11-27-2013 02:50 PM
I am using SAS Enterprise guide version 6.100 (126.96.36.19970) (64-bit) ODA.
I am analyzing which variables influence the length of stay in hospital.
The dependant variable is DaysOfStay. This variable does not have normal distribution.
Is there a way in SAS Enterprose Guide I could normalize the distribution?
11-27-2013 02:55 PM
Why do you need the variable to have a normal distribution to determine if other varaibles influence it? Two variables can have any distribution and still have influence on eachother.
Can you give further explanation?
11-27-2013 03:18 PM
The assumption of normality for regression is for the errors, not the variables, though the assumption of normality matters for other tests.
1. You can standardize a variable to get a normal distn.

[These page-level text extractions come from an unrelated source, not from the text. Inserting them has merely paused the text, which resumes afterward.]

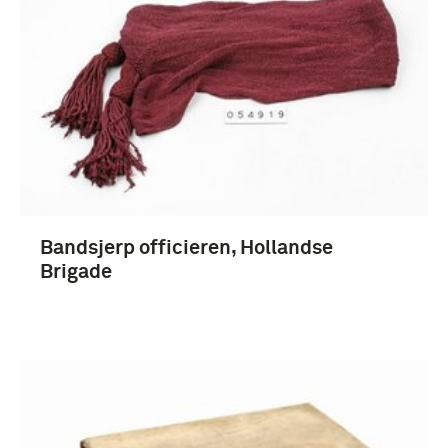
Engeland (3)
Bandsjerp officieren, Hollandse
Brigade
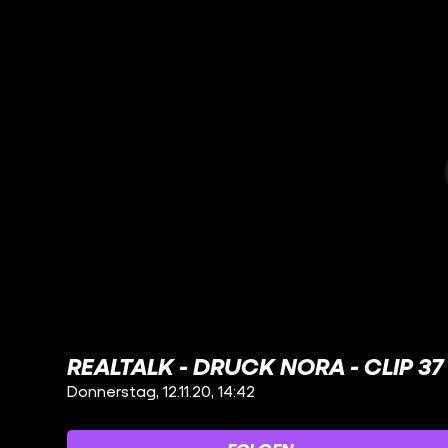
REALTALK - DRUCK NORA - CLIP 37
Donnerstag, 12.11.20, 14:42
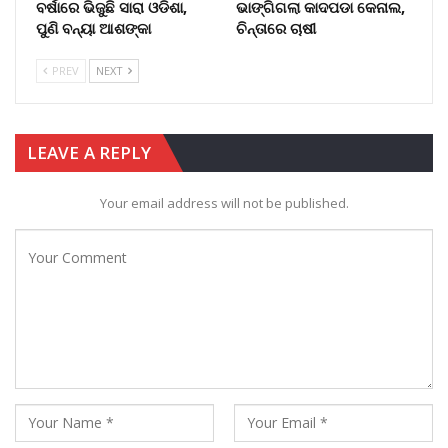
ବର୍ଷାରେ ଭିଜୁଛି ସାରା ଓଡିଶା,
ଭାଙ୍ଗିଗଲା କାଦପଡା କେନାଲ,
ପୁଣି ବନ୍ୟା ଆଶଙ୍କା
ଚିନ୍ତାରେ ଚାଷୀ
PREV
NEXT
LEAVE A REPLY
Your email address will not be published.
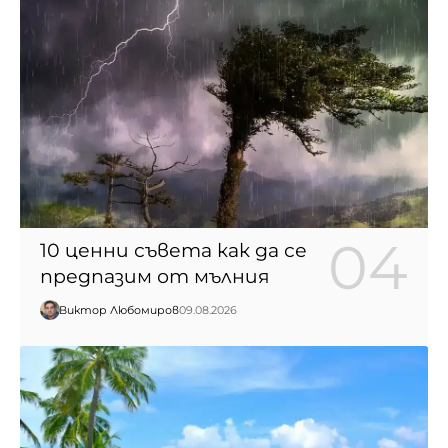
10 ценни съвета как да се
предпазим от мълния
Виктор Любомиров
09.08.2026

2. You can use non-parametric methods if your data doesn't meet the assumptions (e.g Normality)
3. I would also look at a histogram of the data to determine normality, not just stats, you may have an outlier problem you want to deal with.
11-29-2013 05:53 AM
Thank you Reeza for the reply.
I do have to achieve normality for other tests.
Could you advise how to standardize data in order to get a normal distribution?
And which non- parametric methods I could use?
11-29-2013 08:41 AM
You can use Box-Cox transformation using PROC TRANSREG in SAS to achieve normality.But by the summary statistics "log" may be a good transformation for your data. But one of the main problems with transformations are in the interpretations.
Non - parametric methods will also be useful with lower power.
But you can fit the model with Generalized Linear Models (GLM). The general method for modeling the length of stay in hospital has often GLM approach.
check the following paper to know more about modeling length of stay:
The full PDF of the above file is available by searching in Google. The SAS EG has the very good menu for GLM.
01-27-2014 04:13 PM
As I mentioned earlier, the variable LOS in positively skewed,
I was trying to solve the problem by applying log transformations. The reason why I need to normalize the variable is to meet assumptions of multiple linear regression...
I run the following code:
lny = log(DaysOfStay); /* The natural logarithm (base e) */
but still new variable seems to be skewed :
I wonder if the code I run is correct?!